▸ Directions for this task
All entries below are to be retyped in full, precisely as they appear.

▸ Material for the task
----

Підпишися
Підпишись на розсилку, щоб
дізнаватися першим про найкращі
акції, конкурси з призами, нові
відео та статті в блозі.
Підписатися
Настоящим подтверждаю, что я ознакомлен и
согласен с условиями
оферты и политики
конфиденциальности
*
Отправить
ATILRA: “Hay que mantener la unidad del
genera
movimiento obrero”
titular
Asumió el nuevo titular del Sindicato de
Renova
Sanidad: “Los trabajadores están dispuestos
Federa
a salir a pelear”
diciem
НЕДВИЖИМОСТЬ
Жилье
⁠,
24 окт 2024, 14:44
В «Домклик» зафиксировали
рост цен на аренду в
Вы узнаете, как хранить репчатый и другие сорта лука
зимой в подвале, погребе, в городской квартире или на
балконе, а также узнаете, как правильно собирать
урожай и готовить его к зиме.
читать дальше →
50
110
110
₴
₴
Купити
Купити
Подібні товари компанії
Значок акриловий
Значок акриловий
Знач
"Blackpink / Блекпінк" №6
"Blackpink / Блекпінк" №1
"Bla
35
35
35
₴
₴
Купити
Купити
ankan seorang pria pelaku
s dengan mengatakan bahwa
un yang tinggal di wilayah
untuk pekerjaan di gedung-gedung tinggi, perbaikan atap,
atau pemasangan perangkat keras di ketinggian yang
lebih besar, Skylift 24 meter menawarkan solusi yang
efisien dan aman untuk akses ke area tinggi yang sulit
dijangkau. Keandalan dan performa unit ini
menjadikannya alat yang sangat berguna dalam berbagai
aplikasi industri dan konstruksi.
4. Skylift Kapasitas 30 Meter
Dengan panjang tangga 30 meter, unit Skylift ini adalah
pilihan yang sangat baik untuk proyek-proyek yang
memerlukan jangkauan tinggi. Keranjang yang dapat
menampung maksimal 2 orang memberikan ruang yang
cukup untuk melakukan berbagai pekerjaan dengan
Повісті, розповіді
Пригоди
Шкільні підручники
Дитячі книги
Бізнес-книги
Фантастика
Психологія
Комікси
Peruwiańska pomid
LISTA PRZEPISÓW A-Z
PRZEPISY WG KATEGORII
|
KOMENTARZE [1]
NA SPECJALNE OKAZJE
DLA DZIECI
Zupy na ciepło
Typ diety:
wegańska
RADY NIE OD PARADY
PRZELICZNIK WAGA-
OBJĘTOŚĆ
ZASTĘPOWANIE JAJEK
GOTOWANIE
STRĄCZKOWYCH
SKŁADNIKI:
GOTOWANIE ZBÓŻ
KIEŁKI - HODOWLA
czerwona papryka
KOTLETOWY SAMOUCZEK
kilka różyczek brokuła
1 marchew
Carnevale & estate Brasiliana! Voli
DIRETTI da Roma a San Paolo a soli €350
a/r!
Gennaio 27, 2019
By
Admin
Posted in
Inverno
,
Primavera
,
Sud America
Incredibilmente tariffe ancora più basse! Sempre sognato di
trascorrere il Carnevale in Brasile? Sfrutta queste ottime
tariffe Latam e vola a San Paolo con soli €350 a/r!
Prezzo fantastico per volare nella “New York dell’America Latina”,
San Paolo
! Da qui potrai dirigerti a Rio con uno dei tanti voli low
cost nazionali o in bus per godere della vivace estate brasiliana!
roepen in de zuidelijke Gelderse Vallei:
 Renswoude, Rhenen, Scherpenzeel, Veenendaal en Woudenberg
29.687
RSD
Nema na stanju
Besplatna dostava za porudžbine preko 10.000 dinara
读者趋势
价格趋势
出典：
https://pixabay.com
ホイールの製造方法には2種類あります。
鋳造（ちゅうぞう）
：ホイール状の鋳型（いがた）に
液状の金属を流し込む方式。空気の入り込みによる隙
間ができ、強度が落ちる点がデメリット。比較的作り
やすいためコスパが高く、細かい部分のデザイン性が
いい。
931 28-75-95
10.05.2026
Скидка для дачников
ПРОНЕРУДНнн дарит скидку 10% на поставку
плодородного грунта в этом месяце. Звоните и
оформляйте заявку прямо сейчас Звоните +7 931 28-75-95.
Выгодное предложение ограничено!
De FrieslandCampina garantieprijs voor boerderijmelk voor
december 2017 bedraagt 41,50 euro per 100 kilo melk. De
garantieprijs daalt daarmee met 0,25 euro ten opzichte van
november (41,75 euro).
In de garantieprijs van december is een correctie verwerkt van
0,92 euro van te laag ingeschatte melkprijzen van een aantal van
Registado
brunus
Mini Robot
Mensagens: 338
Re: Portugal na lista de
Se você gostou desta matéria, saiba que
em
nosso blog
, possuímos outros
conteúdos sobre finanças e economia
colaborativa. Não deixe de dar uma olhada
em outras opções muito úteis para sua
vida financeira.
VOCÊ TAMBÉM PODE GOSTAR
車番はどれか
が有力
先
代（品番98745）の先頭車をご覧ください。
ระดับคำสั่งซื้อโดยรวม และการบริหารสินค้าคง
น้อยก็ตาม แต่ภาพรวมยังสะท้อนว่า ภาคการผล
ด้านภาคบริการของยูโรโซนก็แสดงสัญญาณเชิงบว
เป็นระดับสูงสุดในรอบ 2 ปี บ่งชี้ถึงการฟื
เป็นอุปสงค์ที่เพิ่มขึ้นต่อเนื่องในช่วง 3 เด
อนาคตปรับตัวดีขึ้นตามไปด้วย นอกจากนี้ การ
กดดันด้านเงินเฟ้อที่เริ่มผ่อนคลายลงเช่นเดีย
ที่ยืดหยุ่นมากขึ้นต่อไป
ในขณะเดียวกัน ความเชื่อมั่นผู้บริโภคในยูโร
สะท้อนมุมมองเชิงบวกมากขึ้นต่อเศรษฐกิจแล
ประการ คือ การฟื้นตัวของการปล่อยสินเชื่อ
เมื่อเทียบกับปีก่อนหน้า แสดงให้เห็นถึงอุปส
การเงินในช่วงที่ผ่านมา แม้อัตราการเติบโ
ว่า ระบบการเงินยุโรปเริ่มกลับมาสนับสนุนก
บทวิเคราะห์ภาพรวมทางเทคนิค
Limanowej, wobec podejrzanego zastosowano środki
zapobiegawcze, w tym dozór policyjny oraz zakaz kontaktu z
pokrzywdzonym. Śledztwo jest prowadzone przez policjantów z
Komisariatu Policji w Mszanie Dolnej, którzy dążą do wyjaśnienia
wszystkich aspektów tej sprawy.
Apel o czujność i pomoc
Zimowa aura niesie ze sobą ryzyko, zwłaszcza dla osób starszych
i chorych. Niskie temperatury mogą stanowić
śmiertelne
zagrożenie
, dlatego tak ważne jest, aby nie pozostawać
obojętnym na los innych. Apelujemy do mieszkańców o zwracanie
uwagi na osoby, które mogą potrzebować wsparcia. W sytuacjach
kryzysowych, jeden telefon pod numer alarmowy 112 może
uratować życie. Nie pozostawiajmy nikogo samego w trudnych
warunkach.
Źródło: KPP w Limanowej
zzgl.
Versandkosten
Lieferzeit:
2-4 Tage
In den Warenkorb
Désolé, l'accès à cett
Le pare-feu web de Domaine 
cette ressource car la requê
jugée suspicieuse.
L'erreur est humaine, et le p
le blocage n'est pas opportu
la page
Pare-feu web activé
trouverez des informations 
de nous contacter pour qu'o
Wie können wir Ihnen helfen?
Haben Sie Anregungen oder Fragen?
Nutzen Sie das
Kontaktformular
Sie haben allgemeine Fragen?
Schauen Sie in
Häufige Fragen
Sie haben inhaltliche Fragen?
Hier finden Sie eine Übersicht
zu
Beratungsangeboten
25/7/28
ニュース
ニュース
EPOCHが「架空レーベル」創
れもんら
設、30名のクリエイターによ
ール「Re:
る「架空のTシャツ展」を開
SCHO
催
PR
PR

----

▸ Written answer
Підпишися
Підпишись на розсилку, щоб
дізнаватися першим про найкращі
акції, конкурси з призами, нові
відео та статті в блозі.
Підписатися
Настоящим подтверждаю, что я ознакомлен и
согласен с условиями
оферты и политики
конфиденциальности
*
Отправить
ATILRA: “Hay que mantener la unidad del
genera
movimiento obrero”
titular
Asumió el nuevo titular del Sindicato de
Renova
Sanidad: “Los trabajadores están dispuestos
Federa
a salir a pelear”
diciem
НЕДВИЖИМОСТЬ
Жилье
⁠,
24 окт 2024, 14:44
В «Домклик» зафиксировали
рост цен на аренду в
Вы узнаете, как хранить репчатый и другие сорта лука
зимой в подвале, погребе, в городской квартире или на
балконе, а также узнаете, как правильно собирать
урожай и готовить его к зиме.
читать дальше →
50
110
110
₴
₴
Купити
Купити
Подібні товари компанії
Значок акриловий
Значок акриловий
Знач
"Blackpink / Блекпінк" №6
"Blackpink / Блекпінк" №1
"Bla
35
35
35
₴
₴
Купити
Купити
ankan seorang pria pelaku
s dengan mengatakan bahwa
un yang tinggal di wilayah
untuk pekerjaan di gedung-gedung tinggi, perbaikan atap,
atau pemasangan perangkat keras di ketinggian yang
lebih besar, Skylift 24 meter menawarkan solusi yang
efisien dan aman untuk akses ke area tinggi yang sulit
dijangkau. Keandalan dan performa unit ini
menjadikannya alat yang sangat berguna dalam berbagai
aplikasi industri dan konstruksi.
4. Skylift Kapasitas 30 Meter
Dengan panjang tangga 30 meter, unit Skylift ini adalah
pilihan yang sangat baik untuk proyek-proyek yang
memerlukan jangkauan tinggi. Keranjang yang dapat
menampung maksimal 2 orang memberikan ruang yang
cukup untuk melakukan berbagai pekerjaan dengan
Повісті, розповіді
Пригоди
Шкільні підручники
Дитячі книги
Бізнес-книги
Фантастика
Психологія
Комікси
Peruwiańska pomid
LISTA PRZEPISÓW A-Z
PRZEPISY WG KATEGORII
|
KOMENTARZE [1]
NA SPECJALNE OKAZJE
DLA DZIECI
Zupy na ciepło
Typ diety:
wegańska
RADY NIE OD PARADY
PRZELICZNIK WAGA-
OBJĘTOŚĆ
ZASTĘPOWANIE JAJEK
GOTOWANIE
STRĄCZKOWYCH
SKŁADNIKI:
GOTOWANIE ZBÓŻ
KIEŁKI - HODOWLA
czerwona papryka
KOTLETOWY SAMOUCZEK
kilka różyczek brokuła
1 marchew
Carnevale & estate Brasiliana! Voli
DIRETTI da Roma a San Paolo a soli €350
a/r!
Gennaio 27, 2019
By
Admin
Posted in
Inverno
,
Primavera
,
Sud America
Incredibilmente tariffe ancora più basse! Sempre sognato di
trascorrere il Carnevale in Brasile? Sfrutta queste ottime
tariffe Latam e vola a San Paolo con soli €350 a/r!
Prezzo fantastico per volare nella “New York dell’America Latina”,
San Paolo
! Da qui potrai dirigerti a Rio con uno dei tanti voli low
cost nazionali o in bus per godere della vivace estate brasiliana!
roepen in de zuidelijke Gelderse Vallei:
 Renswoude, Rhenen, Scherpenzeel, Veenendaal en Woudenberg
29.687
RSD
Nema na stanju
Besplatna dostava za porudžbine preko 10.000 dinara
读者趋势
价格趋势
出典：
https://pixabay.com
ホイールの製造方法には2種類あります。
鋳造（ちゅうぞう）
：ホイール状の鋳型（いがた）に
液状の金属を流し込む方式。空気の入り込みによる隙
間ができ、強度が落ちる点がデメリット。比較的作り
やすいためコスパが高く、細かい部分のデザイン性が
いい。
931 28-75-95
10.05.2026
Скидка для дачников
ПРОНЕРУДНнн дарит скидку 10% на поставку
плодородного грунта в этом месяце. Звоните и
оформляйте заявку прямо сейчас Звоните +7 931 28-75-95.
Выгодное предложение ограничено!
De FrieslandCampina garantieprijs voor boerderijmelk voor
december 2017 bedraagt 41,50 euro per 100 kilo melk. De
garantieprijs daalt daarmee met 0,25 euro ten opzichte van
november (41,75 euro).
In de garantieprijs van december is een correctie verwerkt van
0,92 euro van te laag ingeschatte melkprijzen van een aantal van
Registado
brunus
Mini Robot
Mensagens: 338
Re: Portugal na lista de
Se você gostou desta matéria, saiba que
em
nosso blog
, possuímos outros
conteúdos sobre finanças e economia
colaborativa. Não deixe de dar uma olhada
em outras opções muito úteis para sua
vida financeira.
VOCÊ TAMBÉM PODE GOSTAR
車番はどれか
が有力
先
代（品番98745）の先頭車をご覧ください。
ระดับคำสั่งซื้อโดยรวม และการบริหารสินค้าคง
น้อยก็ตาม แต่ภาพรวมยังสะท้อนว่า ภาคการผล
ด้านภาคบริการของยูโรโซนก็แสดงสัญญาณเชิงบว
เป็นระดับสูงสุดในรอบ 2 ปี บ่งชี้ถึงการฟื
เป็นอุปสงค์ที่เพิ่มขึ้นต่อเนื่องในช่วง 3 เด
อนาคตปรับตัวดีขึ้นตามไปด้วย นอกจากนี้ การ
กดดันด้านเงินเฟ้อที่เริ่มผ่อนคลายลงเช่นเดีย
ที่ยืดหยุ่นมากขึ้นต่อไป
ในขณะเดียวกัน ความเชื่อมั่นผู้บริโภคในยูโร
สะท้อนมุมมองเชิงบวกมากขึ้นต่อเศรษฐกิจแล
ประการ คือ การฟื้นตัวของการปล่อยสินเชื่อ
เมื่อเทียบกับปีก่อนหน้า แสดงให้เห็นถึงอุปส
การเงินในช่วงที่ผ่านมา แม้อัตราการเติบโ
ว่า ระบบการเงินยุโรปเริ่มกลับมาสนับสนุนก
บทวิเคราะห์ภาพรวมทางเทคนิค
Limanowej, wobec podejrzanego zastosowano środki
zapobiegawcze, w tym dozór policyjny oraz zakaz kontaktu z
pokrzywdzonym. Śledztwo jest prowadzone przez policjantów z
Komisariatu Policji w Mszanie Dolnej, którzy dążą do wyjaśnienia
wszystkich aspektów tej sprawy.
Apel o czujność i pomoc
Zimowa aura niesie ze sobą ryzyko, zwłaszcza dla osób starszych
i chorych. Niskie temperatury mogą stanowić
śmiertelne
zagrożenie
, dlatego tak ważne jest, aby nie pozostawać
obojętnym na los innych. Apelujemy do mieszkańców o zwracanie
uwagi na osoby, które mogą potrzebować wsparcia. W sytuacjach
kryzysowych, jeden telefon pod numer alarmowy 112 może
uratować życie. Nie pozostawiajmy nikogo samego w trudnych
warunkach.
Źródło: KPP w Limanowej
zzgl.
Versandkosten
Lieferzeit:
2-4 Tage
In den Warenkorb
Désolé, l'accès à cett
Le pare-feu web de Domaine 
cette ressource car la requê
jugée suspicieuse.
L'erreur est humaine, et le p
le blocage n'est pas opportu
la page
Pare-feu web activé
trouverez des informations 
de nous contacter pour qu'o
Wie können wir Ihnen helfen?
Haben Sie Anregungen oder Fragen?
Nutzen Sie das
Kontaktformular
Sie haben allgemeine Fragen?
Schauen Sie in
Häufige Fragen
Sie haben inhaltliche Fragen?
Hier finden Sie eine Übersicht
zu
Beratungsangeboten
25/7/28
ニュース
ニュース
EPOCHが「架空レーベル」創
れもんら
設、30名のクリエイターによ
ール「Re:
る「架空のTシャツ展」を開
SCHO
催
PR
PR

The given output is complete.